* [EXERCISE GOAL] Every line from the start of the records below to the line containing "می‌دهد.این در حالی" should be retyped exactly, that line included, and no others.

====

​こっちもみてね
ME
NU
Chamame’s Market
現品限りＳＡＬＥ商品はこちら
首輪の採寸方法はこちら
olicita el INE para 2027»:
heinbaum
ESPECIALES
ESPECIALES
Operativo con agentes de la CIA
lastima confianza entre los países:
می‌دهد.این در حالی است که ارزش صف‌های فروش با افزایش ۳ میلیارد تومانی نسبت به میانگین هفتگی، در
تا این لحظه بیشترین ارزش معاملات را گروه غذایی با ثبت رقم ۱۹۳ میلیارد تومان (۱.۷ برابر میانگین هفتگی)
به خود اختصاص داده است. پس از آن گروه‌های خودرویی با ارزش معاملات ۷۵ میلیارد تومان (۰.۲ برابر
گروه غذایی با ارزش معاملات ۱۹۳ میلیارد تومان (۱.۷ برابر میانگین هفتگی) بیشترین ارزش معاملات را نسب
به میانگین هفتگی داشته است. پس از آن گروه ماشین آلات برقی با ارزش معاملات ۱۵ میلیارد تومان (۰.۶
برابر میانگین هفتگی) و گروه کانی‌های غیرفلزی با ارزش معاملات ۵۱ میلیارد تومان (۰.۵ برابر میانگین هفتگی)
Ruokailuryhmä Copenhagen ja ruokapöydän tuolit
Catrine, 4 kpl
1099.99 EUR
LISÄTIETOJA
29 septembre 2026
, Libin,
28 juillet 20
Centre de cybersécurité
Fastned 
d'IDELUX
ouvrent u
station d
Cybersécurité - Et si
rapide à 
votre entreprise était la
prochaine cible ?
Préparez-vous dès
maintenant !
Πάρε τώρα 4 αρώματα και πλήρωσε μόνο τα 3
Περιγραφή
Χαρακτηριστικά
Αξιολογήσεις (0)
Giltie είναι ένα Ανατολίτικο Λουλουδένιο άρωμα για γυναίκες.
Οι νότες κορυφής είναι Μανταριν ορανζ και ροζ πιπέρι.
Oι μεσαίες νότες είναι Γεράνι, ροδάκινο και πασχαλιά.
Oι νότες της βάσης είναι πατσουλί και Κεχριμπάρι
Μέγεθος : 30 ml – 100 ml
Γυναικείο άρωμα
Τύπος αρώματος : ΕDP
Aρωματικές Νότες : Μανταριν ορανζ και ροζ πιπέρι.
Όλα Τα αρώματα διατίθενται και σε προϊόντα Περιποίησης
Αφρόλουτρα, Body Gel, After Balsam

====

* [EXPECTED ANSWER]
​こっちもみてね
ME
NU
Chamame’s Market
現品限りＳＡＬＥ商品はこちら
首輪の採寸方法はこちら
olicita el INE para 2027»:
heinbaum
ESPECIALES
ESPECIALES
Operativo con agentes de la CIA
lastima confianza entre los países:
می‌دهد.این در حالی است که ارزش صف‌های فروش با افزایش ۳ میلیارد تومانی نسبت به میانگین هفتگی، در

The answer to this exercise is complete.